Talking to children about LGBTQ topics
by Cecilia Clark
Most children think of their family as the adults who care for and love them. This could include a number of configurations –grandparents, mom and dad, two dads, single parents, an aunt and uncle, or two moms. That’s because families come in all shapes and sizes — and identities.
As the world becomes increasingly diverse, your children will meet people from many different types of families. How you talk about this diversity depends upon many things, including your values, background and experiences, religious beliefs, and the age of your children. Yet, children and communities thrive best when members strive to get along and understand each other — and most importantly, respect one another.
Here are some questions that your child may ask and suggested ideas for discussing the variety of families they might meet, or see in the movies and on television.
Why does that girl have two mommies instead of a mom and dad?

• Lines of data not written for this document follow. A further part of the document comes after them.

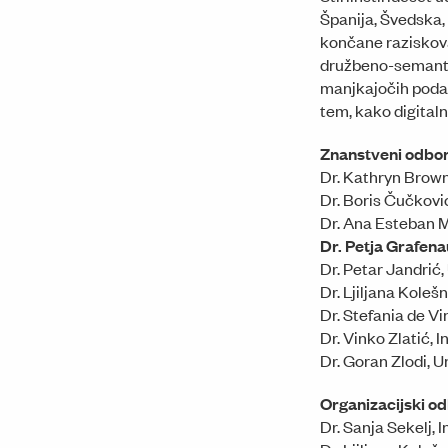
Španija, Švedska,
končane raziskova
družbeno-semantič
manjkajočih podat
tem, kako digital
Znanstveni odbo
Dr. Kathryn Brown
Dr. Boris Čučkovi
Dr. Ana Esteban M
Dr. Petja Grafen
Dr. Petar Jandrić,
Dr. Ljiljana Kolešn
Dr. Stefania de Vi
Dr. Vinko Zlatić, 
Dr. Goran Zlodi, 
Organizacijski o
Dr. Sanja Sekelj, 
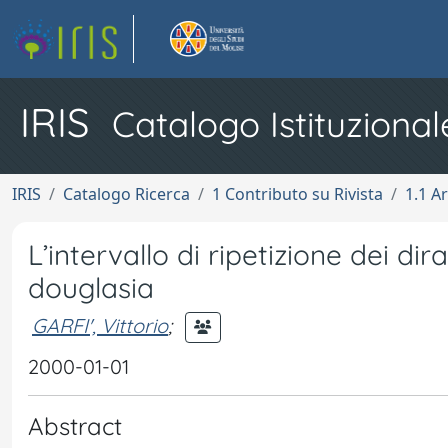
IRIS
Catalogo Istituzional
IRIS
Catalogo Ricerca
1 Contributo su Rivista
1.1 Ar
L’intervallo di ripetizione dei d
douglasia
GARFI', Vittorio
;
2000-01-01
Abstract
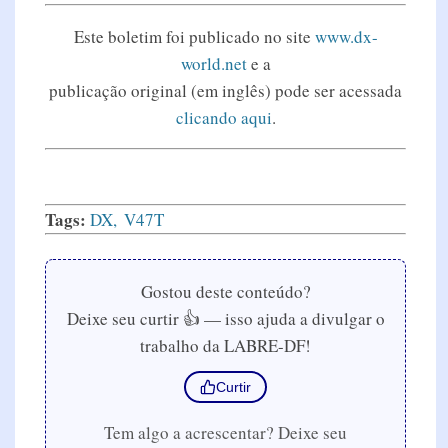
Este boletim foi publicado no site
www.dx-
world.net
e a
publicação original (em inglês) pode ser acessada
clicando aqui
.
Tags:
DX
V47T
Gostou deste conteúdo?
Deixe seu curtir 👍 — isso ajuda a divulgar o
trabalho da LABRE-DF!
Curtir
Tem algo a acrescentar? Deixe seu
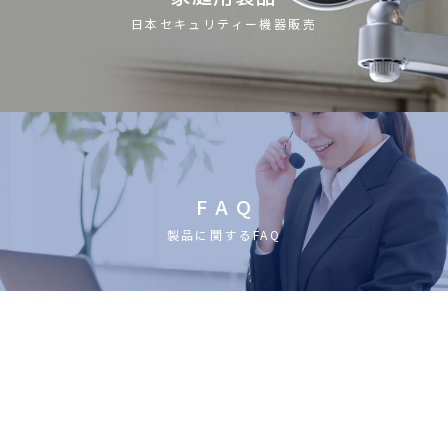
日本セキュリティー機器販売
F A Q
製品に関するFAQ
CATALOG
カタログ請求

Being part of a loving family is essential to a child’s well-being. When children ask about a family that has two dads, or two moms, you can focus on the love and the relationship itself.
You can start the conversation with the concept that families are about love, responsibility, and commitment. Explain that there are many different combinations of families and that when people care deeply about each other, they often want to be together and take care of one another.
How can two dads have babies? Are they really married?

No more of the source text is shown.